The branching-ruin number and the critical parameter of once-reinforced random walk on trees

TL;DR

This paper introduces the branching-ruin number as a new measure of trees with polynomial growth and proves it determines the phase transition point for recurrence or transience of once-reinforced and related self-interacting random walks on trees.

Contribution

It defines the branching-ruin number and establishes its equivalence to the critical parameter for recurrence/transience, providing a comprehensive criterion for self-interacting walks on trees.

Findings

Branching-ruin number equals the critical parameter for recurrence/transience.

Provides a computable criterion for phase transition of self-interacting walks.

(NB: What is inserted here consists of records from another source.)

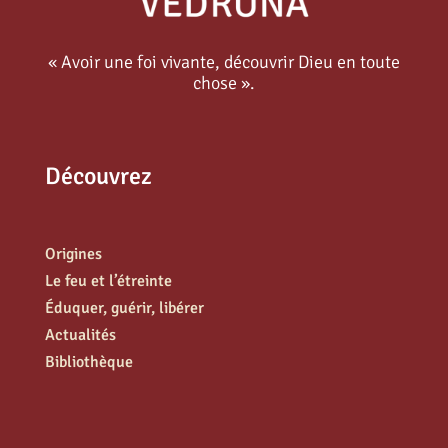
« Avoir une foi vivante, découvrir Dieu en toute
chose ».
Découvrez
Origines
Le feu et l’étreinte
Éduquer, guérir, libérer
Actualités
Bibliothèque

Completes the understanding of phase transitions for these processes on trees.

Abstract

The motivation for this paper is the study of the phase transition for recurrence/transience of a class of self-interacting random walks on trees, which includes the once-reinforced random walk. For this purpose, we define a quantity, that we call the branching-ruin number of a tree, which provides (in the spirit of Furstenberg, 1970, and Lyons, 1990) a natural way to measure trees with polynomial growth. We prove that the branching-ruin number of a tree is equal to the critical parameter for the recurrence/transience of the once-reinforced random walk. We define a sharp and effective (i.e. computable) criterion characterizing the recurrence/transience of a larger class of self-interacting walks on trees, providing the complete picture for their phase transition.